Foreword by Jack Dongarra

It is apparent that in the era of Big Data, when every major field of science, engineering, business, and finance is producing and needs to (repeatedly) process truly extraordinary amounts of data, the many unsolved problems of when, where, and how all those data are to be produced, transformed, and analyzed have taken center stage. This book, Big Data: Algorithms, Analytics, and Applications, addresses and examines important areas such as management, processing, data stream techniques, privacy, and applications.

The collection presented in the book covers fundamental and realistic issues about Big Data, including efficient algorithmic methods to process data, better analytical strategies to digest data, and representative applications in diverse fields such as medicine, science, and engineering, seeking to bridge the gap between huge amounts of data and appropriate computational methods for scientific and social discovery, and to bring together technologies for media/data communication, elastic media/data storage, cross-network media/data fusion, SaaS, and others. It also aims at interesting applications related to Big Data.

This timely book edited by Kuan-Ching Li, Hai Jiang, Laurence T. Yang, and Alfredo Cuzzocrea gives a quick introduction to the understanding and use of Big Data and provides examples and insights into the process of handling and analyzing problems. It presents introductory concepts as well as complex issues. The book has five major sections: management, processing, streaming techniques and algorithms, privacy, and applications.

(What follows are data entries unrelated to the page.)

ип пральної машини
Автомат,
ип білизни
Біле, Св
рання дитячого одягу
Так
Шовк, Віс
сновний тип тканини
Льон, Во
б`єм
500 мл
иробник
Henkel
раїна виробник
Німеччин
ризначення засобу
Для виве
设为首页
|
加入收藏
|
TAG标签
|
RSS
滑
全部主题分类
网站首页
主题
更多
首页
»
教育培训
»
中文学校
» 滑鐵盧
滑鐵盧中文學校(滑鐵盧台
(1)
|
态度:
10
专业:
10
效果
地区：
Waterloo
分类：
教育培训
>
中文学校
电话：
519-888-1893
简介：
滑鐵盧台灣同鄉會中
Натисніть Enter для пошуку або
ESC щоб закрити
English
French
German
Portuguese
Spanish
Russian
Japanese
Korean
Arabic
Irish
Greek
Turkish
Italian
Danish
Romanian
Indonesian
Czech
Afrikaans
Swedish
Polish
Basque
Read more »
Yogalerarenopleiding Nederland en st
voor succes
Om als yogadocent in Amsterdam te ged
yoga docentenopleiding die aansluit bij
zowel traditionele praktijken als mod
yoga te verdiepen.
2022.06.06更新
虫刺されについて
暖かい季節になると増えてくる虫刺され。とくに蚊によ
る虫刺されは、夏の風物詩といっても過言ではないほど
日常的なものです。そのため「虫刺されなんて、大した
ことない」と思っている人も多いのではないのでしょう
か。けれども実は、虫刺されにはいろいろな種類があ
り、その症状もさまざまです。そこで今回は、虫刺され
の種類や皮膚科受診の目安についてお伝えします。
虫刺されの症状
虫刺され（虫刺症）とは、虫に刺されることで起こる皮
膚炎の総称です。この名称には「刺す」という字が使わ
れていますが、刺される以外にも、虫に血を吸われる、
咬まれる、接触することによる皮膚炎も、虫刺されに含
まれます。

Throughout the book, examples and practical approaches for dealing with Big Data are provided to help reinforce the concepts that have been presented in the chapters.

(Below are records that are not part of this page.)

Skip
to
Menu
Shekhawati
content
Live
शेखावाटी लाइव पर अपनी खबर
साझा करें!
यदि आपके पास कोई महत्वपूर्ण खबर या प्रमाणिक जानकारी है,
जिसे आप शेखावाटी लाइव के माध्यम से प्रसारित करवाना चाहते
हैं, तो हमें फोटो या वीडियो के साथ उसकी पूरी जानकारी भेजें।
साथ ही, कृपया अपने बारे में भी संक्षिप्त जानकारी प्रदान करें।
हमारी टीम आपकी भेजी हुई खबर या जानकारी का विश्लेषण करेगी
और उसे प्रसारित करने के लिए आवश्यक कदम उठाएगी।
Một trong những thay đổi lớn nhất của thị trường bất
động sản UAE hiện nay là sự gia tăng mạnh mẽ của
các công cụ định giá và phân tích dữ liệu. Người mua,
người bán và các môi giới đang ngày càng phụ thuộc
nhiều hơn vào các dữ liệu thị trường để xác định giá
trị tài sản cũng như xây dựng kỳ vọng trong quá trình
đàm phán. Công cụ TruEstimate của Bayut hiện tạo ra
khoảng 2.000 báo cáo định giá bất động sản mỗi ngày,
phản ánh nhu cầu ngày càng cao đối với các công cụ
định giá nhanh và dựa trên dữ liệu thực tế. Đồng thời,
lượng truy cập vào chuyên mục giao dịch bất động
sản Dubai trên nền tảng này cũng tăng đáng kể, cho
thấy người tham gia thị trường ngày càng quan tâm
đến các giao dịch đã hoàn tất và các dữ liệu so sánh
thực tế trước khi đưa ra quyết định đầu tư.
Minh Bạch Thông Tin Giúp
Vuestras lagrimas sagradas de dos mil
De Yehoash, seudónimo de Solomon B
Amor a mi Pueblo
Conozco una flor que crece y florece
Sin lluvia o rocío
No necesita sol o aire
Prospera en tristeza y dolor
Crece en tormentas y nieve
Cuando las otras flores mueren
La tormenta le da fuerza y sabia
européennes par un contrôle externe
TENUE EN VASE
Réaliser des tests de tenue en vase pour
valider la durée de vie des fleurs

This book is a required understanding for anyone working in a major field of science, engineering, business, and financing. It explores Big Data in depth and provides different angles on just how to approach Big Data and how they are currently being handled today.

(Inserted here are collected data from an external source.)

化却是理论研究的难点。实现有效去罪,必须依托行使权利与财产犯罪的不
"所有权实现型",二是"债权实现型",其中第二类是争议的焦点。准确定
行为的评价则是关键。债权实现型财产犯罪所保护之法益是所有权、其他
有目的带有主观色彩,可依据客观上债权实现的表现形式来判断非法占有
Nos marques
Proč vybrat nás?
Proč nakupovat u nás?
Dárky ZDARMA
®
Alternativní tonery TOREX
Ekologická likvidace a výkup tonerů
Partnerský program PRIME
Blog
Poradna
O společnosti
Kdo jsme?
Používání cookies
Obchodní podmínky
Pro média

I have enjoyed and learned from this book, and I feel confident that you will as well.

Jack Dongarra

University of Tennessee, Knoxville

Foreword by Dr. Yi Pan

In 1945, mathematician and physicist John von Neumann and his colleagues wrote an article, “First Draft of a Report on the EDVAC,” to describe their new machine EDVAC based on some ideas from J. Presper Eckert and John Mauchly. The proposed concept of stored-program computer, known as von Neumann machine, has been widely adopted in modern computer architectures. Both the program and data for an application are saved in computer memory for execution flexibility. Computers were not dedicated to single jobs anymore.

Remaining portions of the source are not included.